When my picky eater isn’t eating I give her a little pepcid [we suspect semi-regular heartburn] and then act really excited about opening a can of high quality wet dog [or occasionally cat or puppy – vet’s recommendation for getting food in when nothing else works.] The smellier the better [canned green tripe works wonders but is best fed outside. I also had amazing luck with small cans of Weruva – it looks/smells like human-grade baby food and is expensive, but the quality is obvious and the food was eagerly consumed both wet and frozen].] I give her a little straight out of the can right off the spoon so she feels like it is human food and a nice treat and then drop some in a dish with kibble.

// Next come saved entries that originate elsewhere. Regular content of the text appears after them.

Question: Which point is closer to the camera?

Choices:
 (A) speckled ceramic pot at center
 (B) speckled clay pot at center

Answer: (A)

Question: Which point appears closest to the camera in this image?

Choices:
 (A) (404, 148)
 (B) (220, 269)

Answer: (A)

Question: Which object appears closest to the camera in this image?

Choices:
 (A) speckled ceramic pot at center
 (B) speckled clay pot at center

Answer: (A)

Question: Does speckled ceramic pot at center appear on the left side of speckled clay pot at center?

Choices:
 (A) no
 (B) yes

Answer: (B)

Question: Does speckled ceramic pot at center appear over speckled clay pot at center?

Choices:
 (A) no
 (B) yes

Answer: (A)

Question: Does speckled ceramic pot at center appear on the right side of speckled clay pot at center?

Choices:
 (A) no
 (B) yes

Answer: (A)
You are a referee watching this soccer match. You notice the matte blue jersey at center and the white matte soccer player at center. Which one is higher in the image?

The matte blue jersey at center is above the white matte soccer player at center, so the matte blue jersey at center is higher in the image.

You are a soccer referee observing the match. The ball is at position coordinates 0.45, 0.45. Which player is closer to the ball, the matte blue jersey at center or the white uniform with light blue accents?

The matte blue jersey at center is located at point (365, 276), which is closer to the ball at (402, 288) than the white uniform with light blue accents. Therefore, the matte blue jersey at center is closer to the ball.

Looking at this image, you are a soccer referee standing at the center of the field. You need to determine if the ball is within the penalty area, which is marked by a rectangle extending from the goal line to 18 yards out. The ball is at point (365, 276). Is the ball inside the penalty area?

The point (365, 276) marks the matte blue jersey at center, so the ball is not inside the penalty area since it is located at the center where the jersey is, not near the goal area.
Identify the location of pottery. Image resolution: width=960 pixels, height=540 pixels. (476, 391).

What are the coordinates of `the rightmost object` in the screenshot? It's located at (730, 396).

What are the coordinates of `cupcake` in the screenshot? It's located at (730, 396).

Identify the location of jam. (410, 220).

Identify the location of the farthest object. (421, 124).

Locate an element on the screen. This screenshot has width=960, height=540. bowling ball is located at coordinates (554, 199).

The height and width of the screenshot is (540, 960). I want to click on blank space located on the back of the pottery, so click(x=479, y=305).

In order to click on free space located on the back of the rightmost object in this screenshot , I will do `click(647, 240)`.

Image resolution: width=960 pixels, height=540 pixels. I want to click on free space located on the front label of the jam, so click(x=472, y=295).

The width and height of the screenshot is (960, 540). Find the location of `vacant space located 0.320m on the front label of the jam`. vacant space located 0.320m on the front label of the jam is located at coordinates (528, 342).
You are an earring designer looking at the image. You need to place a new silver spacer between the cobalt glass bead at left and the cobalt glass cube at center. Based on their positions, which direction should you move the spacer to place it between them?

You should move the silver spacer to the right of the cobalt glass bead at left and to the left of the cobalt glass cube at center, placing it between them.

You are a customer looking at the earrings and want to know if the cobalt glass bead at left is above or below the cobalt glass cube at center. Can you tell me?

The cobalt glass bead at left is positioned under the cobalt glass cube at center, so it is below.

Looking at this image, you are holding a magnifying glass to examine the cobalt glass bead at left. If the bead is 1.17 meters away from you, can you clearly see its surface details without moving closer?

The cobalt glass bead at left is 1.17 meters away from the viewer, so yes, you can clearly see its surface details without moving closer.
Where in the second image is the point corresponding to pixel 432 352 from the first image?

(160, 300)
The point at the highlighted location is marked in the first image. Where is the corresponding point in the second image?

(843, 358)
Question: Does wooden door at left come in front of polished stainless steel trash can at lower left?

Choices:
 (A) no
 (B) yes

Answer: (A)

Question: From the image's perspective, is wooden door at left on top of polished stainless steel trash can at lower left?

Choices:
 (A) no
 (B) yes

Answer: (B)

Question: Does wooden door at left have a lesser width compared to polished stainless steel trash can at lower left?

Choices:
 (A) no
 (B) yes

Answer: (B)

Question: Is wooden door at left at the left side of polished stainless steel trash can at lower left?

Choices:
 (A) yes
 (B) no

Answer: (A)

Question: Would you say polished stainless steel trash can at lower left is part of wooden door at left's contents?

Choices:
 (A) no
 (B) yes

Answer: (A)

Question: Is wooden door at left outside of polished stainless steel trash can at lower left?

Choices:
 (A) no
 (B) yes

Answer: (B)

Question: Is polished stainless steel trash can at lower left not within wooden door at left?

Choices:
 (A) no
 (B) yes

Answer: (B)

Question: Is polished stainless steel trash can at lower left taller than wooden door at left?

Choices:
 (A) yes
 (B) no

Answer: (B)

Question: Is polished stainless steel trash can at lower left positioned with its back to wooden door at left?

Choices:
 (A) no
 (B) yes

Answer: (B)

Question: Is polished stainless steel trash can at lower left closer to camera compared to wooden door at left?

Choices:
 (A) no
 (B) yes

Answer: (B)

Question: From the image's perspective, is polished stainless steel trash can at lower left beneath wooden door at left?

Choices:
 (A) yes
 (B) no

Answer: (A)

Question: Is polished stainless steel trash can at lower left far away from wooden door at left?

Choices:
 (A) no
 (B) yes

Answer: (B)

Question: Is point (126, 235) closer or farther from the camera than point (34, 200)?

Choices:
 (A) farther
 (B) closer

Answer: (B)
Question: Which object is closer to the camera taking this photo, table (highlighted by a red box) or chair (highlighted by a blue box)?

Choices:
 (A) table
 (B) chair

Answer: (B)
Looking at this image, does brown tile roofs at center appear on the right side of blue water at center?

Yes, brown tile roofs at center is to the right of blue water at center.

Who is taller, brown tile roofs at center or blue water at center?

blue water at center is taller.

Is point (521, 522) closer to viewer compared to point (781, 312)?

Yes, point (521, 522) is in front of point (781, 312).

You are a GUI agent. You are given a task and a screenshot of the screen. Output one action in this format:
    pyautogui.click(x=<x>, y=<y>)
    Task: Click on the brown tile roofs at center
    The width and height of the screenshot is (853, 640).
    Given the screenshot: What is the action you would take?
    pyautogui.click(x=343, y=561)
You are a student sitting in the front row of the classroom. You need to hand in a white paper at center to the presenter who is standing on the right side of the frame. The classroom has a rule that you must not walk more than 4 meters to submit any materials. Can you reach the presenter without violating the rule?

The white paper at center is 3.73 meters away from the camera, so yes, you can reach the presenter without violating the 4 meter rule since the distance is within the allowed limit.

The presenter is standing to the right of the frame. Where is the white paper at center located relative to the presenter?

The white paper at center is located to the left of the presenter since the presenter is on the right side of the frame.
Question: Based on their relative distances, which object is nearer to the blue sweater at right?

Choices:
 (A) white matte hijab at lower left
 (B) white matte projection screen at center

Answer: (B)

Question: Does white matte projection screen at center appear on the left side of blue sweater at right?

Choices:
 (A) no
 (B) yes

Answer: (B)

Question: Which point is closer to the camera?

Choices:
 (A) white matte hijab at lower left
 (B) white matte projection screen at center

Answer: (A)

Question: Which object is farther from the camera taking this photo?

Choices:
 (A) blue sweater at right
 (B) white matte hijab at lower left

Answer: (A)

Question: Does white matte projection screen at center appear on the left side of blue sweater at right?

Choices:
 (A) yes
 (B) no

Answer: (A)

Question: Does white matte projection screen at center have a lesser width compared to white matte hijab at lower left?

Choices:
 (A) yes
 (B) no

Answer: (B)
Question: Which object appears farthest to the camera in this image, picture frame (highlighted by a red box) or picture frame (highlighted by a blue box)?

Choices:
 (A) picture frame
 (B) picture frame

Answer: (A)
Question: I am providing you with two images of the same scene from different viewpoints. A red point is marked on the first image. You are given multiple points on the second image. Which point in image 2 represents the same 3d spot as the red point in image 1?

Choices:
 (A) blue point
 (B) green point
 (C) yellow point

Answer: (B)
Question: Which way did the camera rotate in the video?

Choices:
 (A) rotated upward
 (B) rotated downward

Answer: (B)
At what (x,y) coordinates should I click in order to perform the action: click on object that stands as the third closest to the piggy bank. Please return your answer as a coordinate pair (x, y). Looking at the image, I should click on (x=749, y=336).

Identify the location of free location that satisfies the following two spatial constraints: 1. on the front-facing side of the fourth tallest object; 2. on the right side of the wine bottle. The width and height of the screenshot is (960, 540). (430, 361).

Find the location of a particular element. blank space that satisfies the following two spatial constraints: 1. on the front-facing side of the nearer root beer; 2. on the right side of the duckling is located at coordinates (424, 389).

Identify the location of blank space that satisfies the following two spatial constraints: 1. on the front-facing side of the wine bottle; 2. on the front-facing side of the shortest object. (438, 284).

I won’t mix it in anymore because too often she has shunned to food once she discovers the hidden kibbles and I don’t like throwing food out [the neighborhood cats have gotten very friendly since her leftovers get tossed on the pavement for them – I am sure it’s better than whatever they are fishing out of the trash, small birds, squirrels, etc]. But sometimes she will eat up the wet food in one section and then start eating mouthfuls of kibble afterward – progress!
When our girl is especially reticent about eating kibble we move her food into the room where we eat dinner and hang out in the evenings and sometimes have to pretend to eat kibble, hand feed her or toss pieces onto that evening’s dinner plate to get her to start eating. Once she realizes she is indeed hungry she usually goes back to her bowl and only needs encouragement to keep eating [Good girl! What a good dog you are for eating kibble! Good dogs eat their food!] every other bite. She still looks at us for encouragement while eating and I sometimes have to tap to bowl or shake it to remind her there is still food to be had.] I give her a half cup of food at a time and she never eats more than half at night and usually doesn’t empty her bowl entirely until the next afternoon. [She is slightly less than 15lbs and eats approx 300-400 calories a day in food and treats, as far as I can figure.]
I had never met a dog previously who didn’t like and look forward to dinner time, but our rescued Bichon needs to be coaxed and encouraged to eat almost every bite, every day.
Good luck, keep experimenting with higher-quality foods and ingredients and don’t give up!